Very interesting. I'll be working at the Headway in Gloucester. They already have woodworking activities and i think a scroll saw is no more dangerous than a sharp chisel in terms of fits or muscle spasms. My problem with using a spiralux is that there seems to be less scope for development during the recovery proccess. Thicker materials are out so toy making would be very difficult and if it vibrates excessively then more intricate work becomes virtually imposible. I really want them to be able to do purposeful work.

That said the spiralux may be useful for those who cannot manage a scroll saw I'll bring it up with them.

Cheers for the advice anyway, did you work with the attenders or just set it up for them?


----------



## Gill (19 Mar 2013)

I both supplied the saw and worked with the attendees for several months.

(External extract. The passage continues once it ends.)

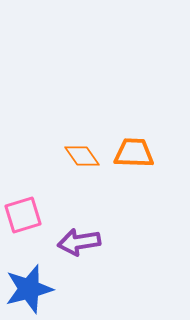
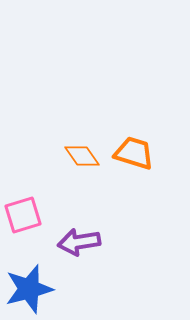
orange trapezoid: rotated 15 degrees clockwise
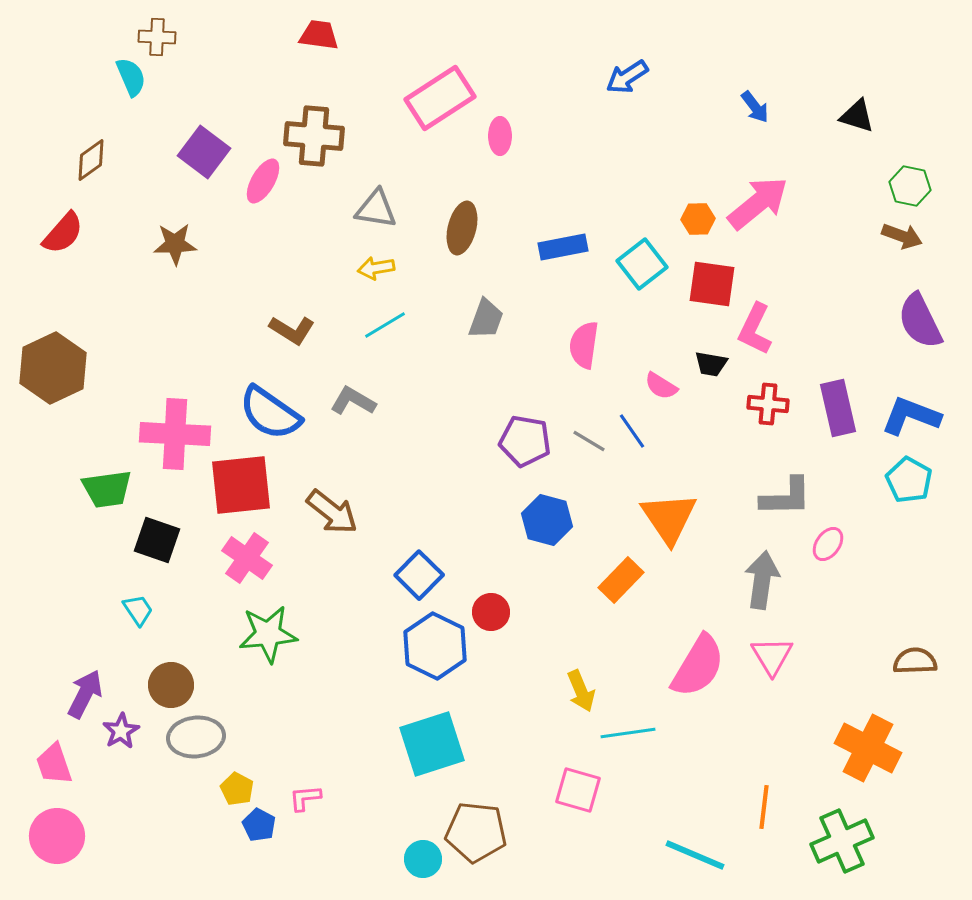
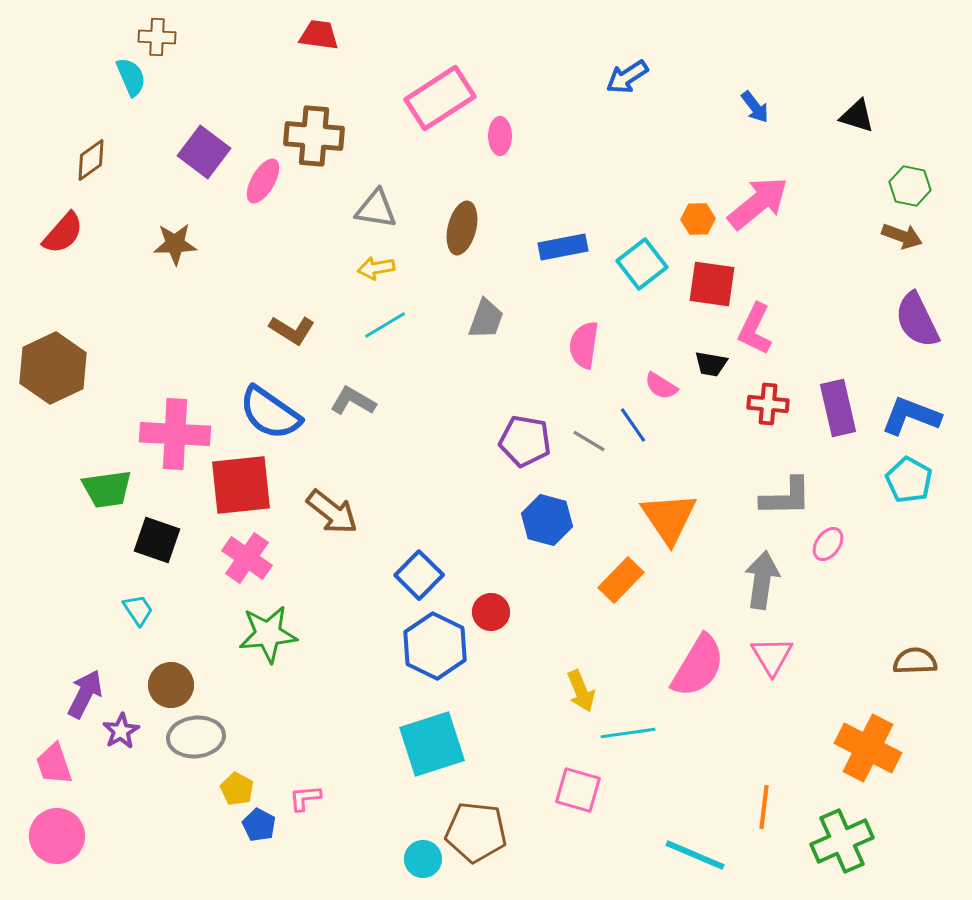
purple semicircle at (920, 321): moved 3 px left, 1 px up
blue line at (632, 431): moved 1 px right, 6 px up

They found scrolling to be very fulfilling and it boosted their self-confidence. I wouldn't have been happy allowing them to use any saw other than a Spiralux though - people with head injuries frequently have hand-eye co-ordination problems that will render them frustrated as they attempt to master a scroll saw. A lot of scrollers who are not disabled know how they feel  ! I think you need to understand that the attendees will rarely be able to produce high quality work although they and their families will be delighted with what they can achieve. Rather, they will be satisfied that there is a machine which they can use, one which has an element of 'danger' (we all know that the danger associated with scroll saws is minuscule but hey... let's keep that knowledge to ourselves  ), one which will enable them to do something 'blokey'. The men will feel they have re-established their masculinity and it will provide a foundation for other areas of recovery from their injuries.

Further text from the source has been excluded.